Imagine a disease that has claimed more lives throughout history than any other—a silent killer that still takes over a million lives each year. Tuberculosis (TB) is that relentless foe, and Bryan Bryson, an associate professor at MIT, is on a mission to outsmart it. But here’s where it gets controversial: while many researchers focus on new antibiotics, Bryson believes the real game-changer lies in understanding how our immune cells actually fight TB. Could this shift in focus be the key to a vaccine that works for everyone? Let’s dive in.
Bryson’s journey began at MIT, where he initially grappled with choosing a major. With a family legacy in engineering—his great-grandfather worked on the Panama Canal, and his grandmother was a natural builder—he was drawn to the field. Yet, it was a summer internship that steered him toward a broader path. His mentor’s advice? ‘Study something that gives you options, because the world will change.’ This wisdom led him to mechanical engineering with a bioengineering focus, a decision that would shape his future.
Working in Linda Griffith’s lab, Bryson built microfluidic devices to grow liver tissue, but he soon realized he wanted to dig deeper into why cells behave the way they do. This curiosity propelled him to earn a PhD in biological engineering, where he studied cell signaling in diseases like cancer and diabetes.
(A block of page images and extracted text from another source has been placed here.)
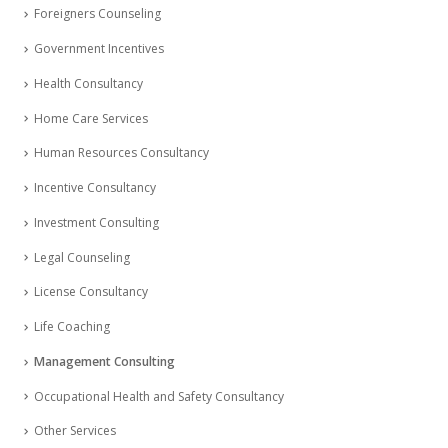
Foreigners Counseling
Government Incentives
Health Consultancy
Home Care Services
Human Resources Consultancy
Incentive Consultancy
Investment Consulting
Legal Counseling
License Consultancy
Life Coaching
Management Consulting
Occupational Health and Safety Consultancy
Other Services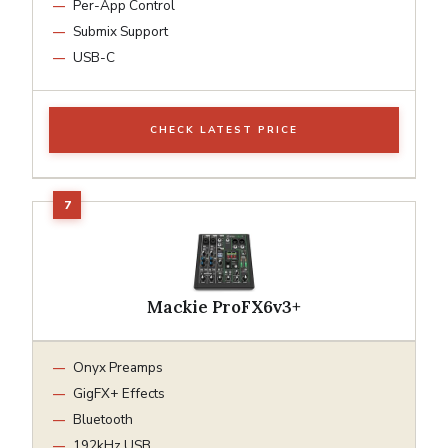
Per-App Control
Submix Support
USB-C
CHECK LATEST PRICE
Mackie ProFX6v3+
Onyx Preamps
GigFX+ Effects
Bluetooth
192kHz USB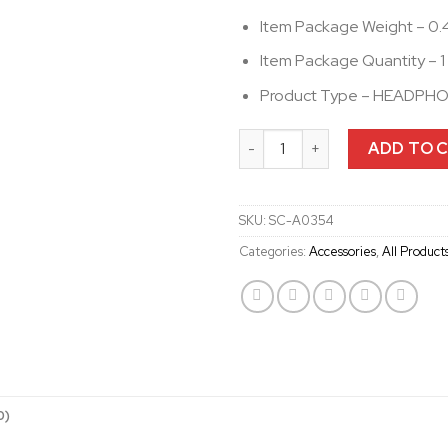
Item Package Weight – 0.
Item Package Quantity – 1
Product Type – HEADPH
Universal Helmet Clamp kit f
ADD TO 
SKU:
SC-A0354
Categories:
Accessories
,
All Product
0)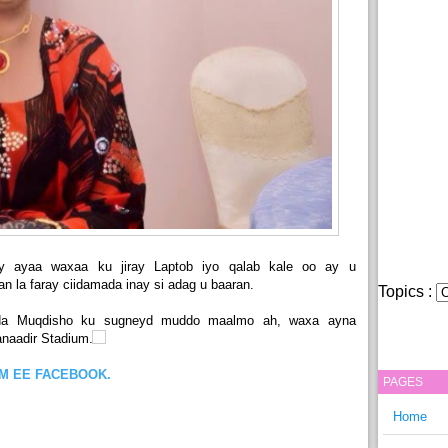
ay ayaa waxaa ku jiray Laptob iyo qalab kale oo ay u
n la faray ciidamada inay si adag u baaran.
Topics :
da Muqdisho ku sugneyd muddo maalmo ah, waxa ayna
naadir Stadium.
OM EE FACEBOOK.
PAGES
Home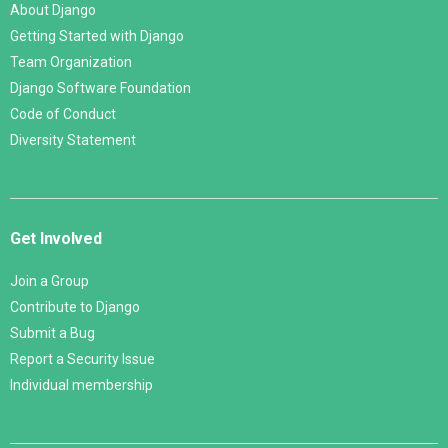
About Django
Getting Started with Django
Team Organization
Django Software Foundation
Code of Conduct
Diversity Statement
Get Involved
Join a Group
Contribute to Django
Submit a Bug
Report a Security Issue
Individual membership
It was during his postdoctoral work with immunologist Sarah Fortune that TB became his obsession. Fortune challenged him to think boldly: not just finding new treatments, but transformative solutions that could drastically reduce TB’s global impact.
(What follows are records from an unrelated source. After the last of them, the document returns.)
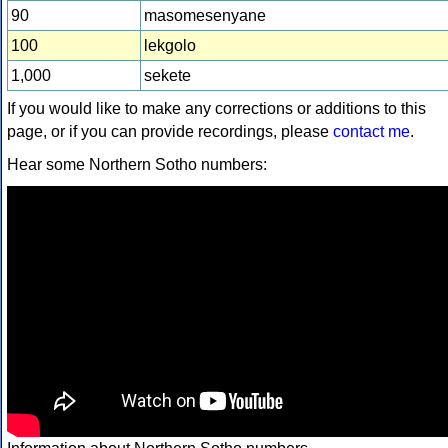
90
masomesenyane
100
lekgolo
1,000
sekete
If you would like to make any corrections or additions to this
page, or if you can provide recordings, please
contact me
.
Hear some Northern Sotho numbers: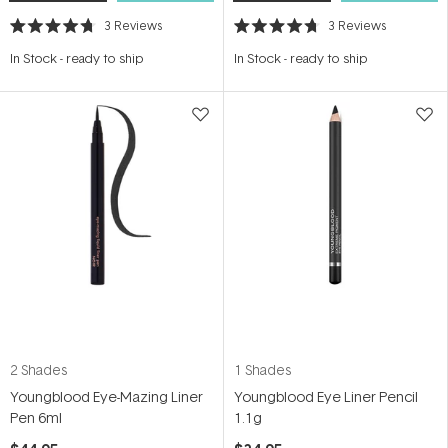
3
Reviews
3
Reviews
Rated
Rated
4.7
4.7
In Stock
-
ready to ship
In Stock
-
ready to ship
out
out
of
of
5
5
stars
stars
2 Shades
1 Shades
Youngblood Eye-Mazing Liner
Youngblood Eye Liner Pencil
Pen 6ml
1.1g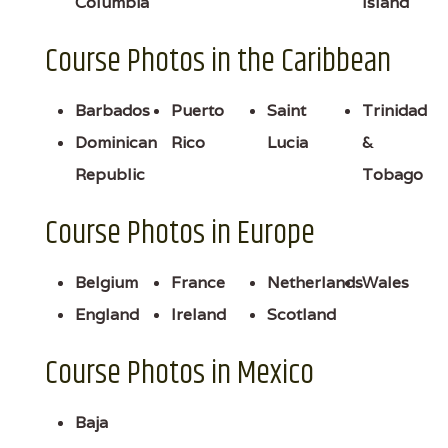
Columbia
Island
Course Photos in the Caribbean
Barbados
Puerto
Saint
Trinidad
Dominican
Rico
Lucia
&
Republic
Tobago
Course Photos in Europe
Belgium
France
Netherlands
Wales
England
Ireland
Scotland
Course Photos in Mexico
Baja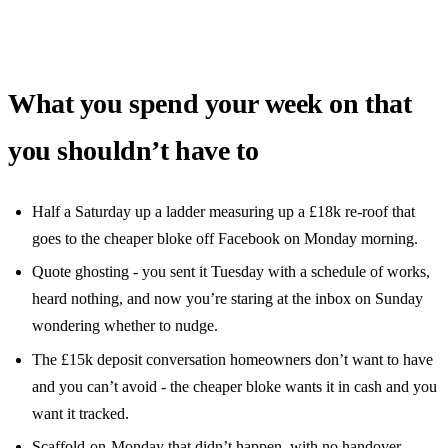
What you spend your week on that
you shouldn’t have to
Half a Saturday up a ladder measuring up a £18k re-roof that
goes to the cheaper bloke off Facebook on Monday morning.
Quote ghosting - you sent it Tuesday with a schedule of works,
heard nothing, and now you’re staring at the inbox on Sunday
wondering whether to nudge.
The £15k deposit conversation homeowners don’t want to have
and you can’t avoid - the cheaper bloke wants it in cash and you
want it tracked.
Scaffold-on-Monday that didn’t happen, with no handover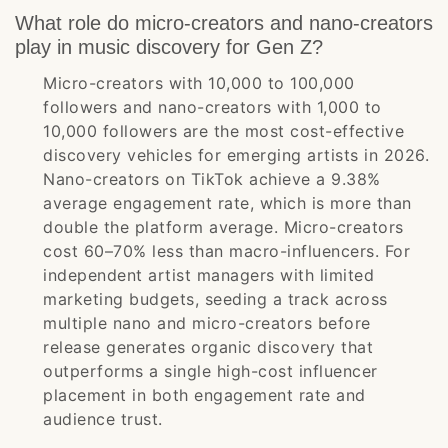
What role do micro-creators and nano-creators
play in music discovery for Gen Z?
Micro-creators with 10,000 to 100,000
followers and nano-creators with 1,000 to
10,000 followers are the most cost-effective
discovery vehicles for emerging artists in 2026.
Nano-creators on TikTok achieve a 9.38%
average engagement rate, which is more than
double the platform average. Micro-creators
cost 60–70% less than macro-influencers. For
independent artist managers with limited
marketing budgets, seeding a track across
multiple nano and micro-creators before
release generates organic discovery that
outperforms a single high-cost influencer
placement in both engagement rate and
audience trust.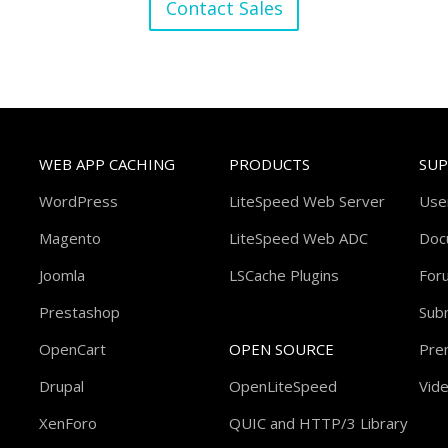
Contact Sales
WEB APP CACHING
PRODUCTS
SU
WordPress
LiteSpeed Web Server
Use
Magento
LiteSpeed Web ADC
Doc
Joomla
LSCache Plugins
For
Prestashop
Subm
OpenCart
OPEN SOURCE
Pre
Drupal
OpenLiteSpeed
Vide
XenForo
QUIC and HTTP/3 Library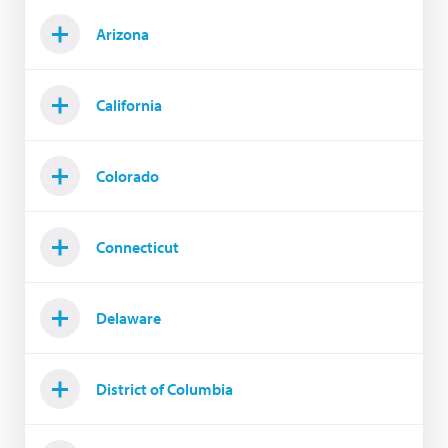
Arizona
California
Colorado
Connecticut
Delaware
District of Columbia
And this is the part most people miss: Bryson’s approach isn’t just about studying TB—it’s about measuring it. ‘Making a better TB vaccine is a question of measurement,’ he says. His lab at MIT has developed groundbreaking methods to identify which bacterial proteins are displayed by infected cells, a critical step in designing an effective vaccine. Out of the 4,000 proteins produced by Mycobacterium tuberculosis, only a handful are presented to the immune system, and these vary depending on a person’s genetic background. By analyzing blood samples from diverse populations, Bryson’s team has already pinpointed the proteins displayed in about 50% of people. Once they crack the remaining 50%, they’ll have a blueprint for a vaccine that could work for nearly everyone.
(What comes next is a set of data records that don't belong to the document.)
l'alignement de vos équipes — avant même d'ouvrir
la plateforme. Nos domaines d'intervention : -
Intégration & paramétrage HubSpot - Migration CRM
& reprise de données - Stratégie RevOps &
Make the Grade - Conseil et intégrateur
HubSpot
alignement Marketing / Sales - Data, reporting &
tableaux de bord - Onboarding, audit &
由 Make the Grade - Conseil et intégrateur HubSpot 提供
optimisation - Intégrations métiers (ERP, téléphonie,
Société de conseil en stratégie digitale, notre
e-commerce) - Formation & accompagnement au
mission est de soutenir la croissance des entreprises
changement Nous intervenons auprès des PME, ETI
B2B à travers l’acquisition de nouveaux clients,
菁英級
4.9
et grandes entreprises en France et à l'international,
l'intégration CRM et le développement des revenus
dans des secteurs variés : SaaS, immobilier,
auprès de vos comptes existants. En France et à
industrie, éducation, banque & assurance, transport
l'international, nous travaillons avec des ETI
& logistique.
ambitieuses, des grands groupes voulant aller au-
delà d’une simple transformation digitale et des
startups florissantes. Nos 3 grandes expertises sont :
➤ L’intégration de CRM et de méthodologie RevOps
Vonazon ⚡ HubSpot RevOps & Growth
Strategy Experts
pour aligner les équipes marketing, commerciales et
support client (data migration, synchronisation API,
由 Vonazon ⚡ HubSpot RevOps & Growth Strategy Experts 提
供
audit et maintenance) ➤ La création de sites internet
But here’s the bold question: What if the key to ending TB isn’t just in the lab, but in how we think about the problem? Bryson credits his mother’s unwavering optimism for his resilience. Raised by a single mother who made it all look effortless, he learned that challenges aren’t roadblocks—they’re opportunities. This mindset fuels his work at MIT, where the ‘can-do’ engineer ethos aligns perfectly with his mission. When he’s not in the lab, Bryson brings this optimism to Simmons Hall, where he’s known for whipping up gallons of ice cream—think passion fruit or jalapeño strawberry—for dorm residents. ‘Toasted marshmallow was a huge hit, but it destroyed my kitchen,’ he laughs.
As Bryson and his team work toward clinical trials in the next six years, the question remains: Can engineering truly outsmart one of history’s deadliest diseases? And if so, what other global health challenges could this approach tackle? What do you think—is Bryson’s focus on immune cell behavior the right path, or should we double down on antibiotics instead? Let’s spark the debate in the comments!